Write down the chemical formula for the compound. For example the chemical formula for hydrogen, a diatomic element, is H2.
Find each element of the compound on the periodic table and add together the number of electrons. For example, hydrogen is located in the upper left corner. It has one electron because the atomic number of hydrogen is 1. Since there are two hydrogen atoms in the H2 molecule, the total number of electrons is 1 + 1 = 2.
Know the order with which to write the molecular orbital designations. The order for the molecular orbitals is sigma 1s, sigma 1s star, sigma 2s, sigma 2s star, pi 2p, pi 2p star, and sigma 2p star. The s energy level can hold a maximum of 2 electrons, and the p energy level can hold a maximum of 4 electrons. When calculating the molecular orbitals, it is important to follow Hund's Rule, which states that the orbitals of equal energy have parallel spins before pairing. Since diatomic hydrogen has only two electrons, the molecular orbital is just sigma 1s. You can draw a line with an up arrow and a down arrow in order to represent this.

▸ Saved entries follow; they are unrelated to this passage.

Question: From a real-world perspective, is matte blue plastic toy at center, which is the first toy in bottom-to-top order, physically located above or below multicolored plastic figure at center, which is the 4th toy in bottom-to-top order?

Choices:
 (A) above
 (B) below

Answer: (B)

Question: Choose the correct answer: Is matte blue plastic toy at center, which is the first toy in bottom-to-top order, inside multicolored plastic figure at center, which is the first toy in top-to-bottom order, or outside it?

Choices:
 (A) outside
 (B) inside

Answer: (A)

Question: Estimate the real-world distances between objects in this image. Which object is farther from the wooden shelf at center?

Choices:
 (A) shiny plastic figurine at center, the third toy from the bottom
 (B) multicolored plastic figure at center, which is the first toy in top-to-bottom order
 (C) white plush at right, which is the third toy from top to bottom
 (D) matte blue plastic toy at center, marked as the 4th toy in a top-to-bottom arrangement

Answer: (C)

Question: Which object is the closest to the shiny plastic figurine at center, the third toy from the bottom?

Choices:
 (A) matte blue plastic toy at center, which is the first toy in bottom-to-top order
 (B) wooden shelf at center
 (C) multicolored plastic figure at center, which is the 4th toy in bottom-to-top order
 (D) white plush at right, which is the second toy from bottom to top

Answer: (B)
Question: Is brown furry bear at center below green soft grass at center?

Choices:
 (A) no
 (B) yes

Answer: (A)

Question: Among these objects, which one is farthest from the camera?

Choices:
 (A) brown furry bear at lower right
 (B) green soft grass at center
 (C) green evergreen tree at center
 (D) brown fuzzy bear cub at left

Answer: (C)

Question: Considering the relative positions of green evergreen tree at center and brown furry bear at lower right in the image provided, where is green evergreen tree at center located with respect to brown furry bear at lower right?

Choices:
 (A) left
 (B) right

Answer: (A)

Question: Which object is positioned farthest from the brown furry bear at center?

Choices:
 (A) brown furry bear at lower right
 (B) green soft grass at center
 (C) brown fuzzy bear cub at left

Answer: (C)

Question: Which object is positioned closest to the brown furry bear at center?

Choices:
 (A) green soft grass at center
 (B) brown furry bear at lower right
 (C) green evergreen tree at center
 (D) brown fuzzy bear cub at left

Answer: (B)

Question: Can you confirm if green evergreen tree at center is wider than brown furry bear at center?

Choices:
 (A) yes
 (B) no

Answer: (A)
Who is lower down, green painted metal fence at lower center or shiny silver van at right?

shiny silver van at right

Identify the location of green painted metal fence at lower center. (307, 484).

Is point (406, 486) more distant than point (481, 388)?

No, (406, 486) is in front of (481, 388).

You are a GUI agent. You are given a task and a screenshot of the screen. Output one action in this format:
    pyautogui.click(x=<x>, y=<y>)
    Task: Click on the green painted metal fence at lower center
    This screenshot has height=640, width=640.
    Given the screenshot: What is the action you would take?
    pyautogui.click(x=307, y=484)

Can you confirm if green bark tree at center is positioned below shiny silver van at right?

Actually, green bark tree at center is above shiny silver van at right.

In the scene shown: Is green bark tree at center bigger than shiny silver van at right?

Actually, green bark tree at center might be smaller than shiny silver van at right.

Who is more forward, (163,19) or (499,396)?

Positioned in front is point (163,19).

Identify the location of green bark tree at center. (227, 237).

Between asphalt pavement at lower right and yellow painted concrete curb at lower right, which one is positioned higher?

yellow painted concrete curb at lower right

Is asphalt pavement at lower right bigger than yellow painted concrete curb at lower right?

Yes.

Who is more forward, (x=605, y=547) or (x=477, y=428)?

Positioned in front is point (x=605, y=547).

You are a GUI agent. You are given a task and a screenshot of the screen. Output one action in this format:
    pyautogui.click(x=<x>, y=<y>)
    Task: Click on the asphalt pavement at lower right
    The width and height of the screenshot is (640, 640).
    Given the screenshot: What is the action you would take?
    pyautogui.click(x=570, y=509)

Understand the difference between bonding and antibonding molecular orbitals. The bonding orbitals, which do not have stars in their notation, represent constructive overlap. The antibonding orbitals, which have the stars in their notation, represent destructive overlap. When destructive overlap occurs, a nodal plane is formed. For example, in the representation for the oxygen diatomic molecule, the orbitals sigma 1s, sigma 1s star, sigma 2s, sigma 2s star, pi 2s, and pi 2s star are represented. Therefore, this molecule contains both constructive and destructive interference.

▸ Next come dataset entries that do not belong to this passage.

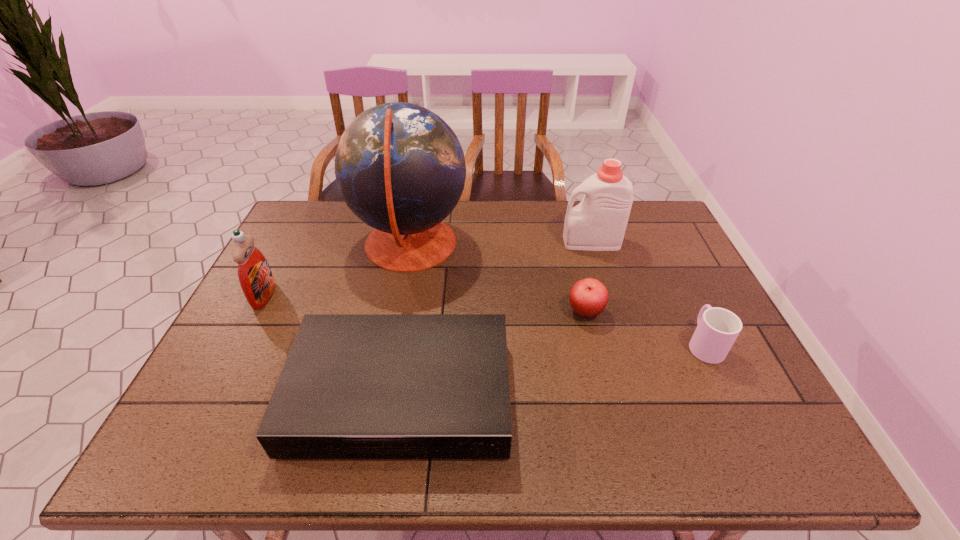 Image resolution: width=960 pixels, height=540 pixels. In order to click on vacant area between the cup and the globe in this screenshot , I will do `click(557, 295)`.

Locate an element on the screen. blank region between the CD player and the rightmost object is located at coordinates (552, 369).

At what (x,y) coordinates should I click in order to perform the action: click on free space that is in between the right detergent and the cup. Please return your answer as a coordinate pair (x, y). Image resolution: width=960 pixels, height=540 pixels. Looking at the image, I should click on (648, 293).

Locate an element on the screen. This screenshot has width=960, height=540. object identified as the fourth closest to the cup is located at coordinates (400, 168).

Select which object appears as the second closest to the apple. Please provide its 2D coordinates. Your answer should be formatted as a tuple, i.e. [(x, y)], where the tuple contains the x and y coordinates of a point satisfying the conditions above.

[(717, 329)]

I want to click on free space that satisfies the following two spatial constraints: 1. on the back side of the apple; 2. with the Americas facing the viewer on the tallest object, so click(x=569, y=246).

In order to click on vacant region that satisfies the following two spatial constraints: 1. on the front surface of the third tallest object; 2. on the right side of the apple in this screenshot , I will do `click(255, 312)`.

Locate an element on the screen. vacant position in the image that satisfies the following two spatial constraints: 1. with the handle on the side of the rightmost object; 2. on the front surface of the nearer detergent is located at coordinates (681, 295).

This screenshot has height=540, width=960. Identify the location of vacant space that satisfies the following two spatial constraints: 1. with the handle on the side of the cup; 2. on the front surface of the left detergent. (681, 295).

Locate an element on the screen. The height and width of the screenshot is (540, 960). vacant point that satisfies the following two spatial constraints: 1. with the handle on the side of the rightmost object; 2. with the Americas facing the viewer on the tallest object is located at coordinates (657, 246).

Use the molecular orbital notation to calculate the bond order of the molecule. If the bond order is zero, then the molecule or compound is not stable. The higher the value of the bond order is, the more stable that the molecule or compound is. The formula for the bond order is 1 / 2 (bonding electrons - antibonding electrons). For example, in the oxygen molecule, there are 10 bonding electrons and 6 antibonding electrons. Therefore, the bonding order is (10 - 6) / 2 = 2. Oxygen is stable.